This week saw the launching of the Independent Jewish Voices initiative by a group of prominent left-of-center Jews in the U.K. The initiative intends, according to its founding statement, to "promote the expression of alternative Jewish voices." Its sponsors believe that "individuals and groups within all communities should feel free to express their views on any issue of public concern without incurring accusations of disloyalty." The signatories wish to contend that voices critical of Israel are receiving insufficient attention in British discussions of the Middle East. The claim is a strange one.
Do opponents of Israeli government policy in the U.K., Jewish or non-Jewish, truly feel that their arguments are not being heard? Is it really their contention that the British Jewish leadership is setting up "unwritten laws," which establish the boundaries of what may or may not be discussed? If the Board of Deputies of British Jews, the main U.K. Jewish communal body, is indeed attempting to create unwritten laws and to foster anxiety to silence opponents of Israeli policy, it is doing a remarkably poor job. The public debate on Israel in the U.K. affords willing space to the most extreme of anti-Israel positions.

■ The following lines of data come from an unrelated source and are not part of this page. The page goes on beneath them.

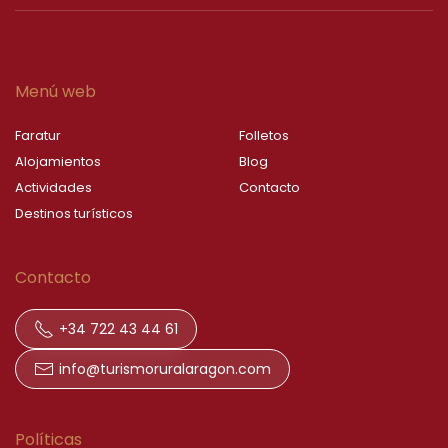
Menú web
Faratur
Folletos
Alojamientos
Blog
Actividades
Contacto
Destinos turísticos
Contacto
+34 722 43 44 61
info@turismoruralaragon.com
Políticas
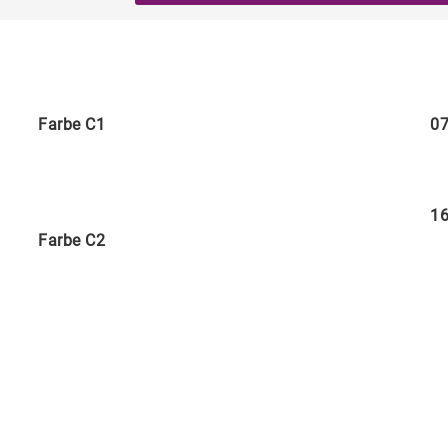
Farbe C1
07
16
Farbe C2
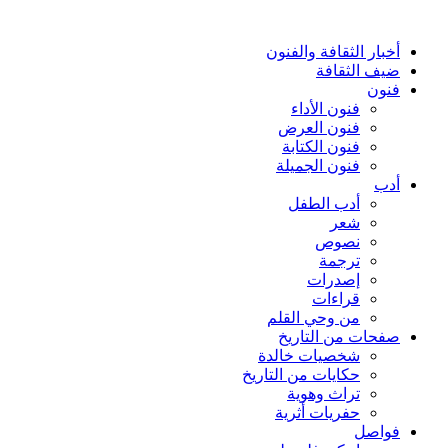
أخبار الثقافة والفنون
ضيف الثقافة
فنون
فنون الأداء
فنون العرض
فنون الكتابة
فنون الجميلة
أدب
أدب الطفل
شعر
نصوص
ترجمة
إصدرات
قراءات
من وحي القلم
صفحات من التاريخ
شخصيات خالدة
حكايات من التاريخ
تراث وهوية
حفريات أثرية
فواصل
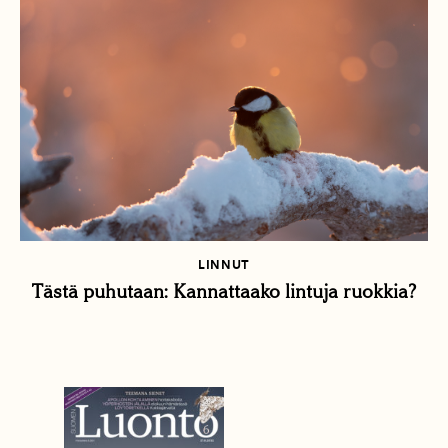
LINNUT
Tästä puhutaan: Kannattaako lintuja ruokkia?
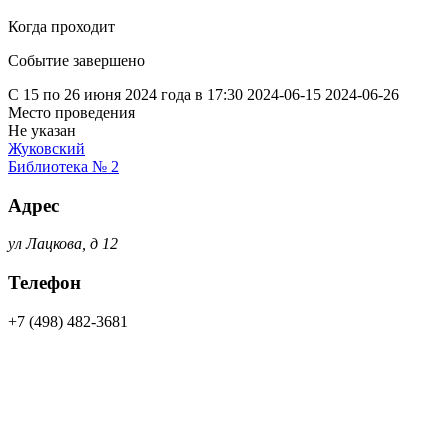
Когда проходит
Событие завершено
С 15 по 26 июня 2024 года в 17:30
2024-06-15
2024-06-26
Место проведения
Не указан
Жуковский
Библиотека № 2
Адрес
ул Лацкова, д 12
Телефон
+7 (498) 482-3681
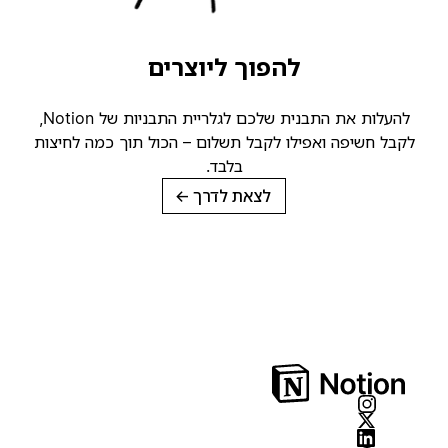
להפוך ליוצרים
להעלות את התבנית שלכם לגלריית התבניות של Notion,
קבל חשיפה ואפילו לקבל תשלום – הכול תוך כמה לחיצות
בלבד.
לצאת לדרך
→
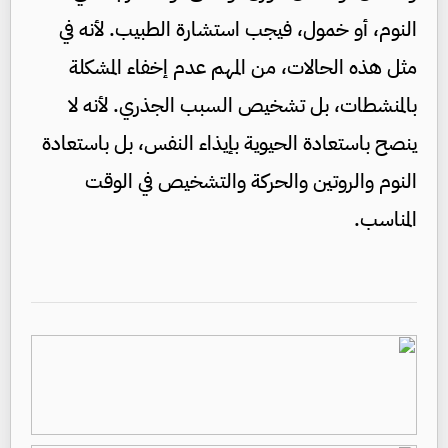
النوم، أو خمول، فيجب استشارة الطبيب. لأنه في
مثل هذه الحالات، من المهم عدم إخفاء المشكلة
بالمنشطات، بل تشخيص السبب الجذري. لأنه لا
ينصح باستعادة الحيوية بإيذاء النفس، بل باستعادة
النوم والروتين والحركة والتشخيص في الوقت
المناسب.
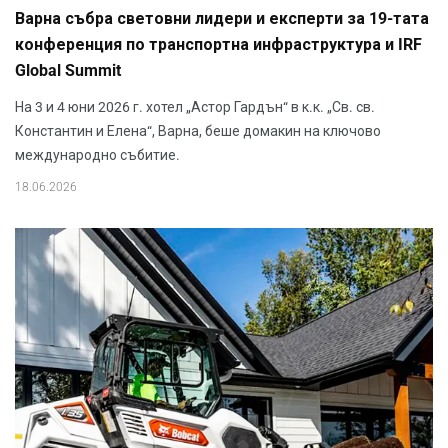
Варна събра световни лидери и експерти за 19-тата
конференция по транспортна инфраструктура и IRF
Global Summit
На 3 и 4 юни 2026 г. хотел „Астор Гардън“ в к.к. „Св. св.
Константин и Елена“, Варна, беше домакин на ключово
международно събитие.
18.06.2026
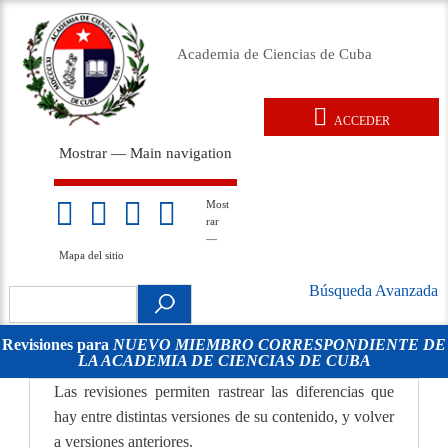
Pasar
al
Academia de Ciencias de Cuba
contenido
principal
ACCEDER
User
Mostrar — Main navigation
account
Main
menu
navigation
Inicio
Acerca de
Membresía
Premios
Eventos
Relaciones exteriores
Documentos legales
Repositorio
Noticias
Galería
Most
Mapa
rar
del
—
sitio
Mapa del sitio
Búsqueda Avanzada
Search
Búsqueda
.
Avanzada
Revisiones para
NUEVO MIEMBRO CORRESPONDIENTE DE
LA ACADEMIA DE CIENCIAS DE CUBA
movil
Las revisiones permiten rastrear las diferencias que
hay entre distintas versiones de su contenido, y volver
a versiones anteriores.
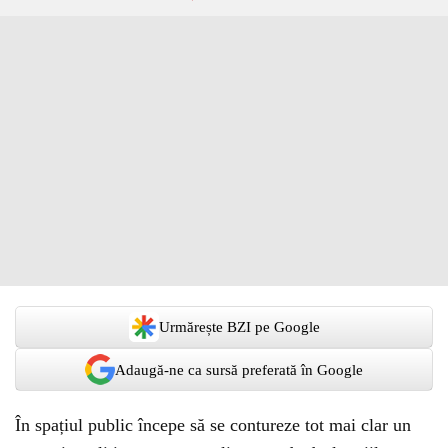
Urmărește BZI pe Google
Adaugă-ne ca sursă preferată în Google
În spațiul public începe să se contureze tot mai clar un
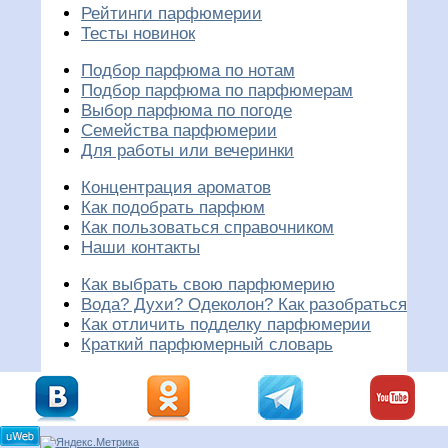
Рейтинги парфюмерии
Тесты новинок
Подбор парфюма по нотам
Подбор парфюма по парфюмерам
Выбор парфюма по погоде
Семейства парфюмерии
Для работы или вечеринки
Концентрация ароматов
Как подобрать парфюм
Как пользоваться справочником
Наши контакты
Как выбрать свою парфюмерию
Вода? Духи? Одеколон? Как разобраться
Как отличить подделку парфюмерии
Краткий парфюмерный словарь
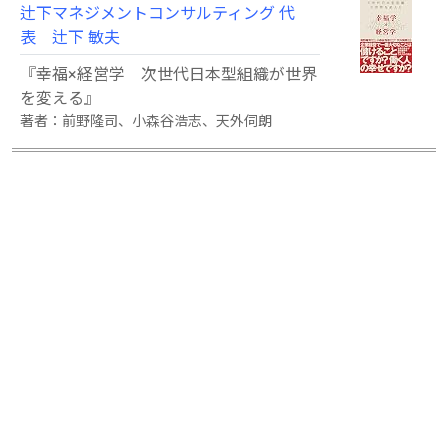
辻下マネジメントコンサルティング 代
表 辻下 敏夫
『幸福×経営学 次世代日本型組織が世界
を変える』
著者：前野隆司、小森谷浩志、天外伺朗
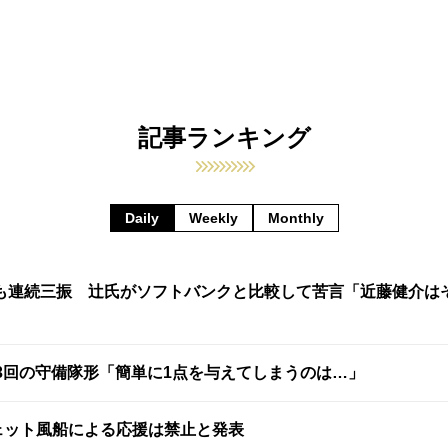
記事ランキング
Daily
Weekly
Monthly
も連続三振 辻氏がソフトバンクと比較して苦言「近藤健介は
3回の守備隊形「簡単に1点を与えてしまうのは…」
ェット風船による応援は禁止と発表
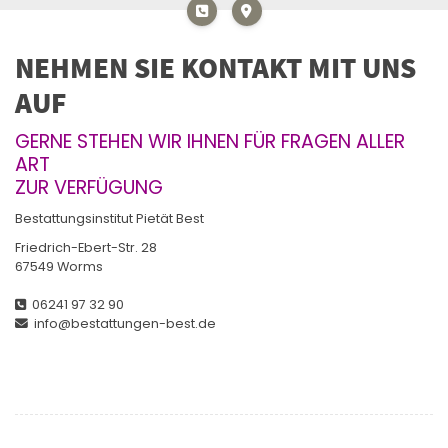
NEHMEN SIE KONTAKT MIT UNS
AUF
GERNE STEHEN WIR IHNEN FÜR FRAGEN ALLER
ART
ZUR VERFÜGUNG
Bestattungsinstitut Pietät Best
Friedrich-Ebert-Str. 28
67549 Worms
06241 97 32 90
info@bestattungen-best.de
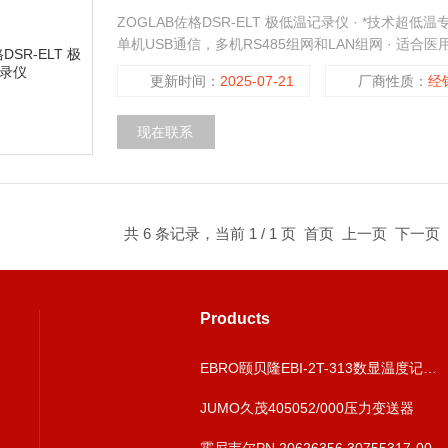
ZOGLAB佐格DSR-ELT 极低温记录仪 · *技术超
单机USB通信，多机RS485组网和LAN组网 · 适
量零下196℃。
更新时间：
2025-07-21
厂商性质：
经
现在联系
共 6 条记录，当前 1 / 1 页 首页 上一页 下一
Products
EBRO颐贝隆EBI-2T-313数显温度记录验证仪
JUMO久茂405052/000压力变送器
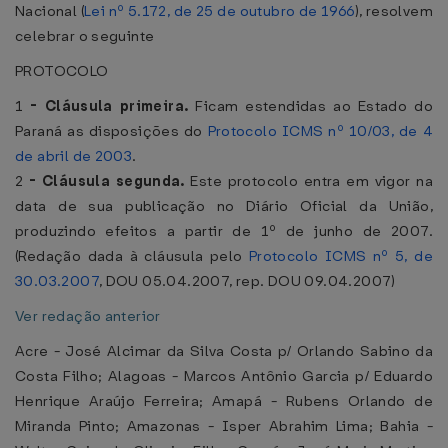
Nacional (
Lei nº 5.172, de 25 de outubro de 1966
), resolvem
celebrar o seguinte
PROTOCOLO
1
-
Cláusula primeira.
Ficam estendidas ao Estado do
Paraná as disposições do
Protocolo ICMS nº 10/03, de 4
de abril de 2003
.
2
-
Cláusula segunda.
Este protocolo entra em vigor na
data de sua publicação no Diário Oficial da União,
produzindo efeitos a partir de 1º de junho de 2007.
(Redação dada à cláusula pelo
Protocolo ICMS nº 5, de
30.03.2007
, DOU 05.04.2007, rep. DOU 09.04.2007)
Ver redação anterior
Acre - José Alcimar da Silva Costa p/ Orlando Sabino da
Costa Filho; Alagoas - Marcos Antônio Garcia p/ Eduardo
Henrique Araújo Ferreira; Amapá - Rubens Orlando de
Miranda Pinto; Amazonas - Isper Abrahim Lima; Bahia -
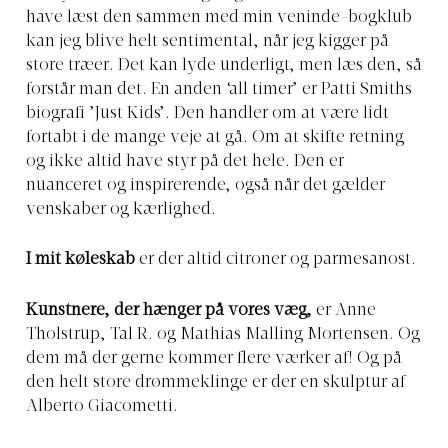
have læst den sammen med min veninde-bogklub
kan jeg blive helt sentimental, når jeg kigger på
store træer. Det kan lyde underligt, men læs den, så
forstår man det. En anden ‘all timer’ er Patti Smiths
biografi ’Just Kids’. Den handler om at være lidt
fortabt i de mange veje at gå. Om at skifte retning
og ikke altid have styr på det hele. Den er
nuanceret og inspirerende, også når det gælder
venskaber og kærlighed.
I mit køleskab
er der altid citroner og parmesanost.
Kunstnere, der hænger på vores væg,
er Anne
Tholstrup, Tal R. og Mathias Malling Mortensen. Og
dem må der gerne kommer flere værker af! Og på
den helt store drømmeklinge er der en skulptur af
Alberto Giacometti.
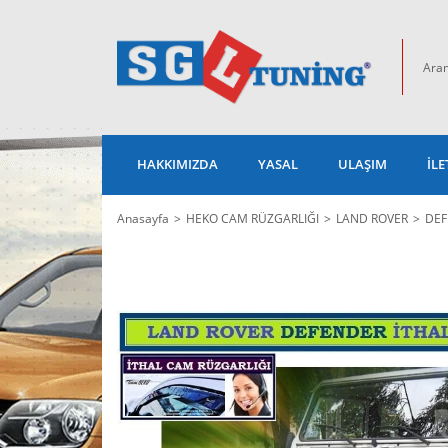
HAKKIMIZDA
YASAL
ULAŞIM
İLE
Anasayfa
HEKO CAM RÜZGARLIĞI
LAND ROVER
DEF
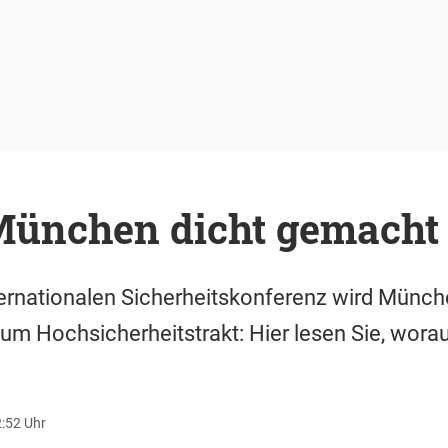
München dicht gemacht
ernationalen Sicherheitskonferenz wird Münch
 Hochsicherheitstrakt: Hier lesen Sie, worauf
2:52 Uhr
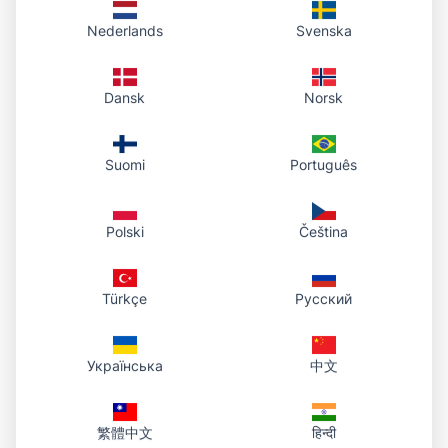
Nederlands
Svenska
지원하는 포맷은?
JPG, PNG, WEBP, GIF입니다. 결과는 항상 투명
Dansk
Norsk
배경 PNG로 다운로드됩니다.
Suomi
Português
이미지를 저장하나요?
Polski
Čeština
아니요. 처리만 브라우저에서 하고, 저희는 저장하
지 않습니다.
Türkçe
Русский
휴대폰에서도 되나요?
Українська
中文
네. 브라우저에서 바로 사용 가능하며 앱 설치는 필
요 없습니다.
繁體中文
हिन्दी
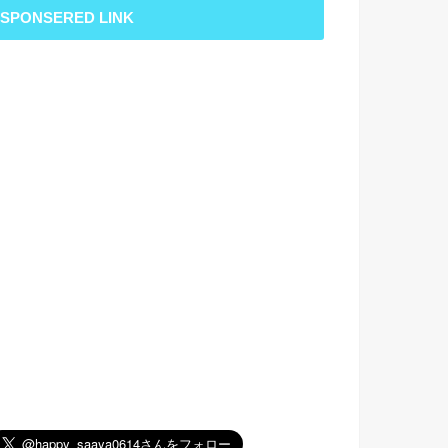
SPONSERED LINK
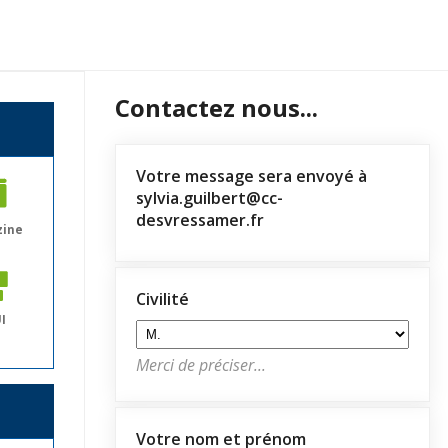
Contactez nous...
Votre message sera envoyé à
sylvia.guilbert@cc-
desvressamer.fr
zine
Civilité
I
Merci de préciser...
Votre nom et prénom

If we take, as an example, contributors to the Guardian, which published the IJV's founding statement, Jews who have successfully found the courage to resist the Board of Deputies and its anxiety-inducing unwritten laws include Daphna Baram, who wrote in a recent op-ed that Israel is an "apartheid state"; Jacqueline Rose, whose book, as her Guardian interviewer reminded us, "draws tentative analogies between Israel's treatment of Palestinians and Nazi Germany's treatment of Jews," and Ilan Pappe, the Israeli academic who recently wrote in support of a boycott of Israeli academia.
These opinions fit comfortably into parts of the British debate, in which denial of the right of Israel to exist and allegations of conspiracy theory are accepted within the parameters of polite discussion. British-born Jew Tony Judt, for example, was able to promote his thesis advocating the dismantling of the Jewish state in the London Review of Books.